Louis-Hippolyte La Fontaine*, qui apparaissait de plus en plus comme le successeur de Papineau, ne pouvait se passer de l’appui d’un journal. Ses organisateurs entrèrent donc en contact avec Duvernay, reconnu pour ses talents et son efficacité à la direction d’un journal, et l’invitèrent à ressuciter la Minerve. Après avoir tergiversé un certain temps, Duvernay accepta l’offre et revint à Montréal en 1842. Le 9 septembre, la Minerve recommençait à paraître en proclamant qu’elle ne dévierait pas de ses anciens principes, mais se prêterait aux circonstances où se trouverait le pays. Tout en protestant contre certaines injustices de l’Acte d’Union, le journal soutint le parti réformiste de La Fontaine et le principe de la responsabilité ministérielle. N’imprimant plus de livres dans son atelier, désormais installé au coin des rues Saint-Vincent et Sainte-Thérèse, Duvernay concentra ses efforts sur la publication de la Minerve, qui redevint, comme auparavant, le journal de langue française le plus important et le plus influent de Montréal, et sur l’organisation de l’Association Saint-Jean-Baptiste. Au début de 1843, on l’avait prié de remettre sur pied cette société. Il n’existe aucun document qui prouve l’existence d’une telle société avant la rébellion. En 1834, Duvernay avait institué une fête nationale et organisé un banquet, non une société. Pourtant, les Montréalais parlèrent en 1843 de la réorganisation d’une société. Le 9 juin de cette année-là, à l’instigation de Duvernay, l’Association Saint-Jean-Baptiste de Montréal fut constituée lors d’une imposante assemblée tenue au marché Sainte-Anne. Nommé commissaire ordonnateur, Duvernay reçut ainsi un poste clé qui, tout en mettant entre ses mains la responsabilité des affaires courantes, lui permit de donner à la société ses lignes directrices et ses buts. La charte, obtenue en 1849, stipulait que cette société de bienfaisance avait été établie dans le but d’aider et de secourir les personnes d’origine française et de contribuer à leur progrès moral et social. L’Association Saint-Jean-Baptiste de Montréal comptait dans ses rangs la plupart des notables canadiens-français, dont beaucoup étaient d’anciens patriotes de 1837 ralliés au parti de La Fontaine. Des jeunes, plus radicaux, ne pouvant défendre leurs idées à l’intérieur de l’association de Duvernay, décidèrent de fonder l’Institut canadien de Montréal en 1844 [V. Jean-Baptiste-Éric Dorion*].

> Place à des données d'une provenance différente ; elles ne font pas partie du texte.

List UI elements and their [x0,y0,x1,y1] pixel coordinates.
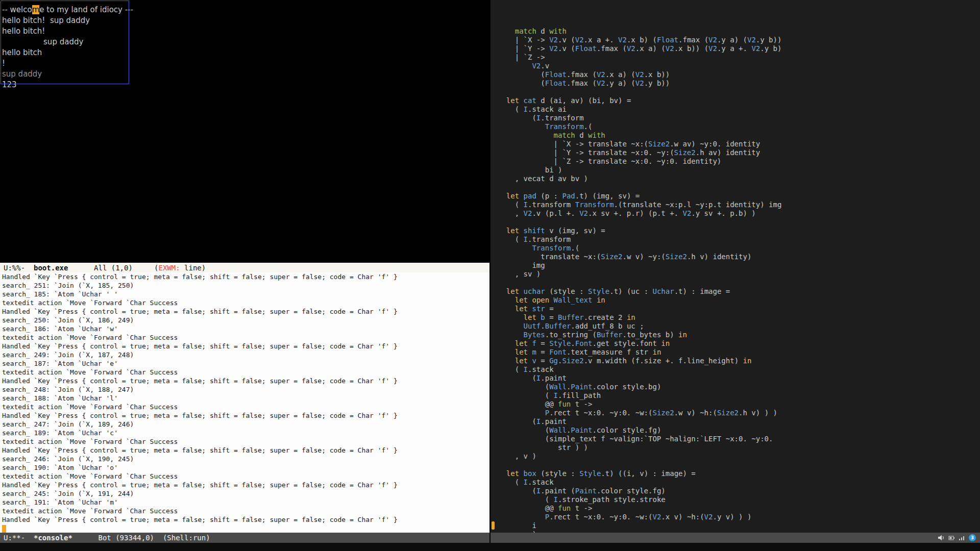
code-line: (I.transform [498,114,980,122]
signal-icon[interactable] [959,535,965,541]
code-line: ( I.transform Transform.(translate ~x:p.… [498,201,980,209]
exwm-text-line: 123 [2,80,489,90]
code-line: | `X -> V2.v (V2.x a +. V2.x b) (Float.f… [498,36,980,44]
code-line: let m = Font.text_measure f str in [498,348,980,357]
minibuffer[interactable] [0,543,980,551]
console-line: search_ 248: `Join (`X, 188, 247) [2,385,489,394]
console-line: Handled `Key `Press { control = true; me… [2,342,489,350]
modeline-field: U:**- [4,534,34,542]
console-line: search_ 249: `Join (`X, 187, 248) [2,350,489,359]
console-line: textedit action `Move `Forward `Char Suc… [2,333,489,342]
battery-icon[interactable] [948,535,955,541]
code-line: i [498,521,980,530]
notification-badge[interactable]: 3 [969,534,976,541]
code-line: let b = Buffer.create 2 in [498,313,980,322]
code-line: let uchar (style : Style.t) (uc : Uchar.… [498,287,980,296]
modeline-field: line) [180,264,206,272]
code-line: Bytes.to_string (Buffer.to_bytes b) in [498,331,980,339]
exwm-text-line: ! [2,58,489,69]
boot-exe-window[interactable]: -- welcome to my land of idiocy ---hello… [0,0,489,263]
volume-icon[interactable] [938,535,945,541]
console-cursor-line [2,524,489,533]
console-line: search_ 250: `Join (`X, 186, 249) [2,316,489,324]
exwm-text-line: sup daddy [2,37,489,47]
code-line: match d with [498,131,980,140]
code-line: ( I.stack ai [498,105,980,114]
code-line: @@ fun t -> [498,400,980,409]
code-line: (I.paint [498,417,980,426]
code-line [498,218,980,227]
code-line: (Wall.Paint.color style.fg) [498,426,980,435]
code-line: str ) ) [498,443,980,452]
console-line: Handled `Key `Press { control = true; me… [2,481,489,489]
console-line: Handled `Key `Press { control = true; me… [2,377,489,385]
code-line: ( I.stack [498,365,980,374]
console-line: textedit action `Move `Forward `Char Suc… [2,403,489,411]
code-line: (simple_text f ~valign:`TOP ~halign:`LEF… [498,435,980,443]
code-line: Uutf.Buffer.add_utf_8 b uc ; [498,322,980,331]
code-line: | `Y -> translate ~x:0. ~y:(Size2.h av) … [498,148,980,157]
modeline-boot-exe[interactable]: U:%%- boot.exe All (1,0) (EXWM: line) [0,263,489,273]
code-line [498,88,980,96]
modeline-field: boot.exe [34,264,68,272]
code-line: match d with [498,27,980,36]
code-line: Transform.( [498,122,980,131]
code-line: | `Z -> translate ~x:0. ~y:0. identity) [498,157,980,166]
console-line: Handled `Key `Press { control = true; me… [2,272,489,281]
code-line: (Float.fmax (V2.x a) (V2.x b)) [498,70,980,79]
notification-badge-count: 3 [969,534,976,541]
console-line: Handled `Key `Press { control = true; me… [2,446,489,455]
code-line: (I.paint (Paint.color style.fg) [498,487,980,495]
console-line: search_ 186: `Atom `Uchar 'w' [2,324,489,333]
modeline-field: EXWM: [158,264,180,272]
code-line: let str = [498,305,980,313]
console-line: Handled `Key `Press { control = true; me… [2,307,489,316]
code-line: , v ) [498,452,980,461]
code-line: let shift v (img, sv) = [498,227,980,235]
code-line: , V2.v (p.l +. V2.x sv +. p.r) (p.t +. V… [498,209,980,218]
code-line: (Float.fmax (V2.y a) (V2.y b)) [498,79,980,88]
code-line: | `X -> translate ~x:(Size2.w av) ~y:0. … [498,140,980,148]
exwm-text-line: hello bitch! [2,26,489,37]
code-line: P.rect t ~x:0. ~y:0. ~w:(Size2.w v) ~h:(… [498,409,980,417]
code-line: , sv ) [498,270,980,279]
console-line: textedit action `Move `Forward `Char Suc… [2,437,489,446]
code-line: let cat d (ai, av) (bi, bv) = [498,96,980,105]
exwm-text-line: sup daddy [2,69,489,80]
code-line: bi ) [498,166,980,174]
code-line [498,183,980,192]
code-line: , vecat d av bv ) [498,174,980,183]
modeline-field: All (1,0) ( [68,264,158,272]
code-line: let open Wall_text in [498,296,980,305]
text-cursor [2,525,6,533]
emacs-frame: -- welcome to my land of idiocy ---hello… [0,0,980,551]
console-line: Handled `Key `Press { control = true; me… [2,411,489,420]
console-buffer[interactable]: Handled `Key `Press { control = true; me… [0,272,489,533]
code-line [498,461,980,469]
modeline-console[interactable]: U:**- *console* Bot (93344,0) (Shell:run… [0,533,489,543]
console-line: Handled `Key `Press { control = true; me… [2,515,489,524]
code-line [498,279,980,287]
exwm-text-line: hello bitch! sup daddy [2,15,489,26]
code-line: @@ fun t -> [498,504,980,513]
code-line: let box (style : Style.t) ((i, v) : imag… [498,469,980,478]
console-line: search_ 245: `Join (`X, 191, 244) [2,489,489,498]
code-line: (Wall.Paint.color style.bg) [498,383,980,391]
console-line: textedit action `Move `Forward `Char Suc… [2,472,489,481]
console-line: textedit action `Move `Forward `Char Suc… [2,368,489,377]
code-buffer-human-ml[interactable]: match d with | `X -> V2.v (V2.x a +. V2.… [491,0,980,533]
cursor-marker [492,521,495,530]
console-line: textedit action `Move `Forward `Char Suc… [2,298,489,307]
console-line: search_ 247: `Join (`X, 189, 246) [2,420,489,429]
code-line: translate ~x:(Size2.w v) ~y:(Size2.h v) … [498,253,980,261]
code-line: | `Y -> V2.v (Float.fmax (V2.x a) (V2.x … [498,44,980,53]
modeline-human-ml[interactable]: -:**- human.ml 66% (1674,0) Git:memes (T… [491,533,980,543]
code-line: let f = Style.Font.get style.font in [498,339,980,348]
modeline-field: *console* [34,534,72,542]
code-line: ( I.fill_path [498,391,980,400]
console-line: search_ 188: `Atom `Uchar 'l' [2,394,489,403]
code-line: ( I.stroke_path style.stroke [498,495,980,504]
code-line: | `Z -> [498,53,980,62]
exwm-text-line: -- welcome to my land of idiocy --- [2,5,489,15]
code-line: (I.paint [498,374,980,383]
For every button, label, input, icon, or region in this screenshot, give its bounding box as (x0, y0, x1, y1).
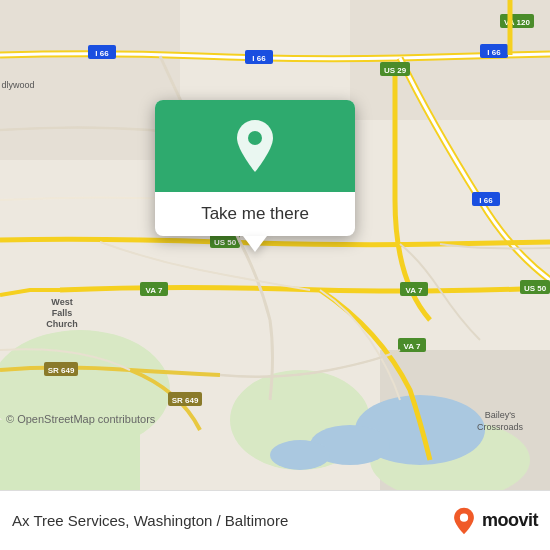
svg-text:Crossroads: Crossroads (477, 422, 524, 432)
svg-text:US 50: US 50 (524, 284, 547, 293)
svg-text:Bailey's: Bailey's (485, 410, 516, 420)
svg-text:VA 7: VA 7 (406, 286, 423, 295)
svg-text:US 29: US 29 (384, 66, 407, 75)
svg-text:Church: Church (46, 319, 78, 329)
svg-rect-7 (0, 420, 140, 490)
location-popup: Take me there (155, 100, 355, 236)
svg-text:dlywood: dlywood (1, 80, 34, 90)
svg-text:I 66: I 66 (252, 54, 266, 63)
svg-text:Falls: Falls (52, 308, 73, 318)
svg-text:I 66: I 66 (487, 48, 501, 57)
svg-text:VA 7: VA 7 (146, 286, 163, 295)
popup-header (155, 100, 355, 192)
copyright-text: © OpenStreetMap contributors (6, 413, 155, 425)
popup-tail (243, 236, 267, 252)
moovit-pin-icon (450, 507, 478, 535)
moovit-logo: moovit (450, 507, 538, 535)
svg-text:SR 649: SR 649 (48, 366, 75, 375)
moovit-brand-label: moovit (482, 510, 538, 531)
bottom-bar: Ax Tree Services, Washington / Baltimore… (0, 490, 550, 550)
svg-text:VA 7: VA 7 (404, 342, 421, 351)
svg-text:SR 649: SR 649 (172, 396, 199, 405)
svg-text:US 50: US 50 (214, 238, 237, 247)
location-pin-icon (233, 118, 277, 174)
app-name: Ax Tree Services, Washington / Baltimore (12, 512, 288, 529)
svg-point-44 (460, 513, 468, 521)
svg-text:West: West (51, 297, 72, 307)
svg-text:I 66: I 66 (95, 49, 109, 58)
popup-body: Take me there (155, 192, 355, 236)
map-container: I 66 I 66 I 66 I 66 VA 120 US 29 VA 7 VA… (0, 0, 550, 490)
take-me-there-button[interactable]: Take me there (165, 204, 345, 224)
svg-point-10 (270, 440, 330, 470)
svg-text:I 66: I 66 (479, 196, 493, 205)
svg-point-43 (248, 131, 262, 145)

En 1848, Papineau, resté fidèle aux principes qu’il avait défendus avant la rébellion, était devenu encombrant pour La Fontaine et ses partisans qui, eux, tentaient de soutirer tous les avantages possibles des nouvelles institutions établies lors de l’entrée en vigueur de l’Acte d’Union. Duvernay, qui partageait l’admiration de Papineau à l’égard des « institutions électives républicaines » des États-Unis, se montrait beaucoup plus conciliant et n’approuvait plus le « radicalisme » de l’ancien chef du parti patriote. « Nous n’aimons pas l’Union, mais nous l’aimons mieux que la dévastation », déclarait la Minerve, qui voyait en Papineau un « grand agitateur ». En 1849, au cours des débats sur le projet d’annexion de la province du Canada aux États-Unis, l’attitude de la Minerve prêta à équivoque. Duvernay admirait le peuple américain et ses institutions. « L’Américain est fier de son pays et il a raison de l’être », avait-il affirmé en 1838, durant son exil. En 1849, il le pensait encore. Le parti réformiste de La Fontaine s’opposant à l’annexion prônée par les « rouges » de l’Institut canadien, Duvernay, un « annexioniste de cœur », selon l’expression d’Hector-Louis Langevin*, était placé dans une situation intenable. Il ne voulait pas déplaire à La Fontaine et ne pouvait s’allier aux membres radicaux de l’Institut canadien et du journal l’Avenir. La Minerve tardait à se prononcer ouvertement sur la question. « L’annexion ne nous a jamais effrayé », affirma finalement le journal de Duvernay le 12 juillet 1849. Ces propos indisposèrent La Fontaine. Quelques jours plus tard, à la suite de certaines pressions, la Minerve se rétracta et affirma : « Nous n’avons pas prétendu nous faire les apôtres de l’annexion. » Ayant besoin de l’appui financier du parti de La Fontaine, Duvernay avait momentanément reculé. La survie de son entreprise en dépendait. D’une façon subtile, il continua de publier des écrits qui soulignaient la prospérité des États-Unis.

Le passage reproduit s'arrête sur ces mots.